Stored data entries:
##############################

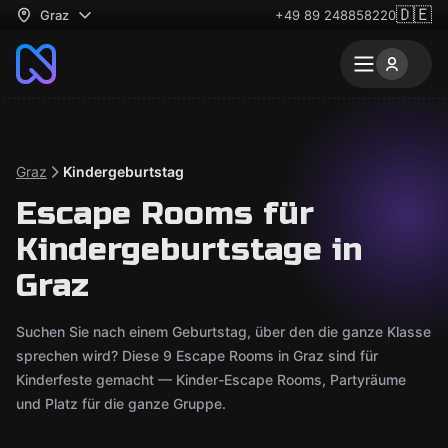
🇩🇪
Graz
+49 89 248858220
Graz
Kindergeburtstag
Escape Rooms für
Kindergeburtstage in
Graz
Suchen Sie nach einem Geburtstag, über den die ganze Klasse
sprechen wird? Diese 9 Escape Rooms in Graz sind für
Kinderfeste gemacht — Kinder-Escape Rooms, Partyräume
und Platz für die ganze Gruppe.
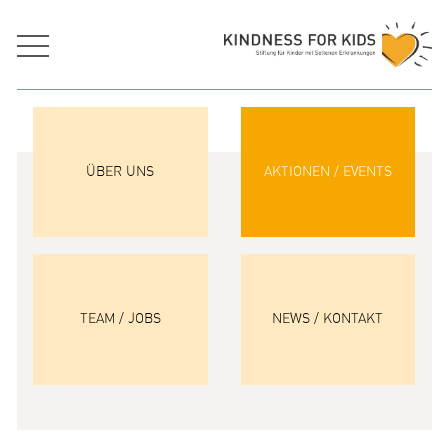
ÜBER UNS
AKTIONEN / EVENTS
TEAM / JOBS
NEWS / KONTAKT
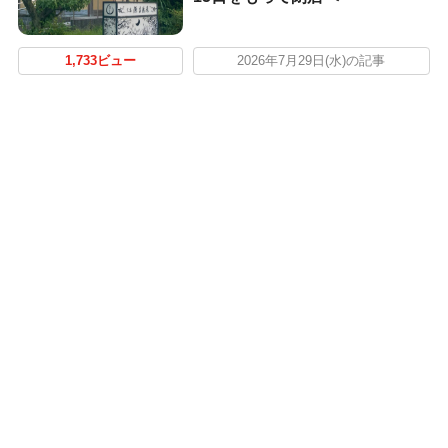
1,733ビュー
2026年7月29日(水)の記事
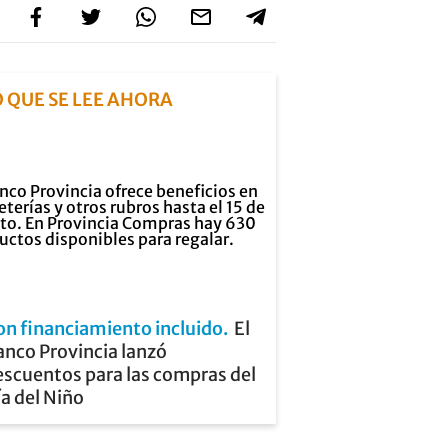
O QUE SE LEE AHORA
on financiamiento incluido
El
anco Provincia lanzó
escuentos para las compras del
a del Niño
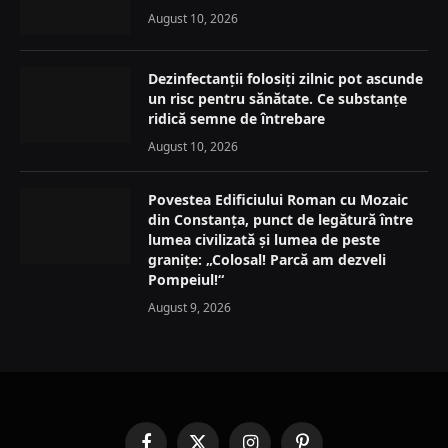
August 10, 2026
Dezinfectanții folosiți zilnic pot ascunde
un risc pentru sănătate. Ce substanțe
ridică semne de întrebare
August 10, 2026
Povestea Edificiului Roman cu Mozaic
din Constanța, punct de legătură între
lumea civilizată și lumea de peste
granițe: „Colosal! Parcă am dezveli
Pompeiul!“
August 9, 2026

##############################

## Work instruction
Every line above that includes the word "Rooms" should be listed.

## Exercise result
Escape Rooms für
sprechen wird? Diese 9 Escape Rooms in Graz sind für
Kinderfeste gemacht — Kinder-Escape Rooms, Partyräume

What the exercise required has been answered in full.